_PROBLEM TO SOLVE:_
Pictures stay out of the copy. Retype exactly the lines below from the one with "the early morning" through the one with "into two categories.".

::::::::

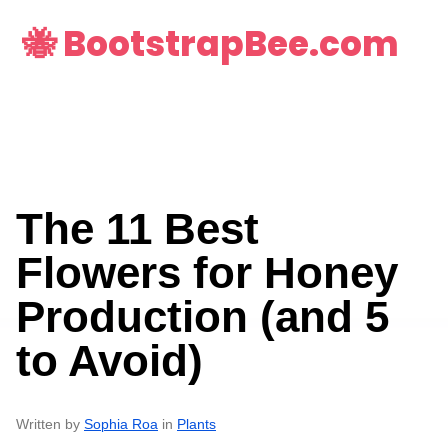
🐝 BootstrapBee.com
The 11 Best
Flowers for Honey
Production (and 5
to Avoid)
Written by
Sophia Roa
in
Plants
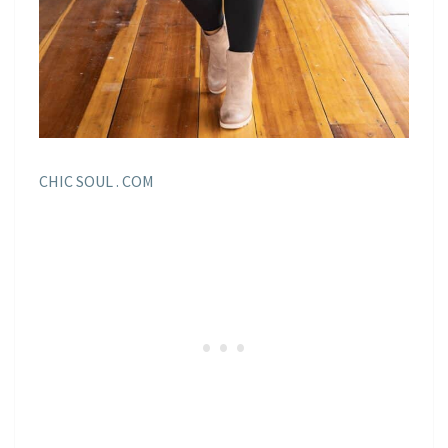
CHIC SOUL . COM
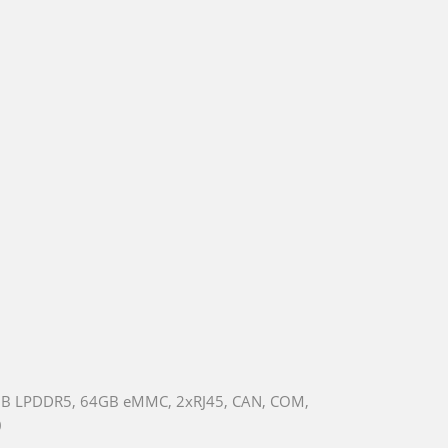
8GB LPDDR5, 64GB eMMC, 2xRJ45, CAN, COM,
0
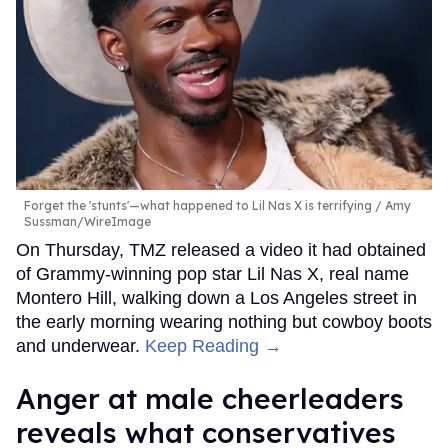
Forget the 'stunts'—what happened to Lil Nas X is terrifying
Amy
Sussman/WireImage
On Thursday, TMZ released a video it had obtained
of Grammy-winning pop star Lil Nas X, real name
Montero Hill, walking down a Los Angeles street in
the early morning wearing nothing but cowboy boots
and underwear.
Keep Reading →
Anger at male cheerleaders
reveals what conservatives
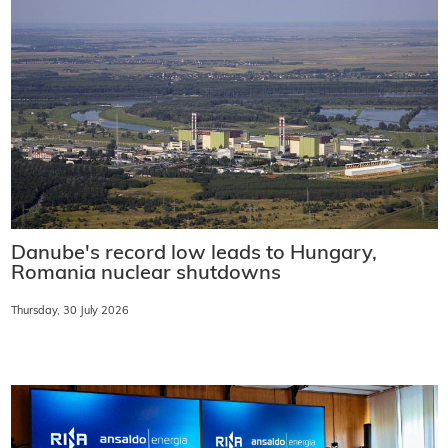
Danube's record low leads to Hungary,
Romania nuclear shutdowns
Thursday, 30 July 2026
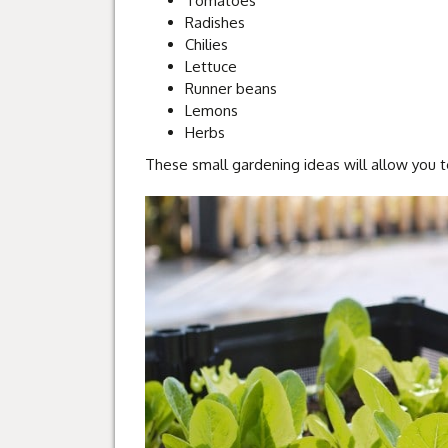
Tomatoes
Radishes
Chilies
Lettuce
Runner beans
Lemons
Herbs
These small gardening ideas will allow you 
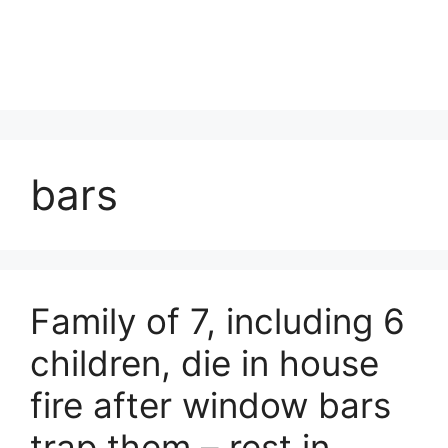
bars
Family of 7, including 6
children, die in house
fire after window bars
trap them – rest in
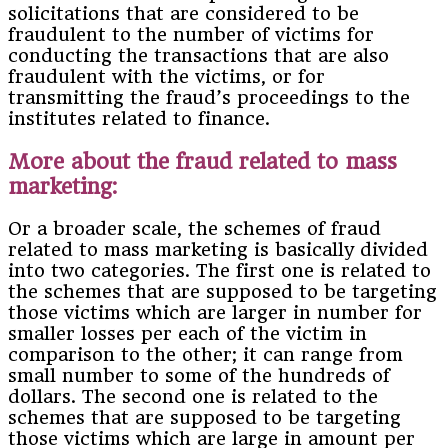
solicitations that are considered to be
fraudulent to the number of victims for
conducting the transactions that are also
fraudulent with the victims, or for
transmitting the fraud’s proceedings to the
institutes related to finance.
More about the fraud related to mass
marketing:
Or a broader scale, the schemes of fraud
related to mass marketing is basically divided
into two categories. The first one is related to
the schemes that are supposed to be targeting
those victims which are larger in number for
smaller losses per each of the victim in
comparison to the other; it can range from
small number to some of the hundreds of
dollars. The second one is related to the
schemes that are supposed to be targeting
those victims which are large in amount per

::::::::

_WRITTEN ANSWER:_
the early morning wearing nothing but cowboy boots
and underwear.
Keep Reading →
Anger at male cheerleaders
reveals what conservatives
Danube's record low leads to Hungary,
Romania nuclear shutdowns
Thursday, 30 July 2026
Tomatoes
Radishes
Chilies
Lettuce
Runner beans
Lemons
Herbs
These small gardening ideas will allow you 
bars
Family of 7, including 6
children, die in house
fire after window bars
trap them – rest in
solicitations that are considered to be
fraudulent to the number of victims for
conducting the transactions that are also
fraudulent with the victims, or for
transmitting the fraud’s proceedings to the
institutes related to finance.
More about the fraud related to mass
marketing:
Or a broader scale, the schemes of fraud
related to mass marketing is basically divided
into two categories. The first one is related to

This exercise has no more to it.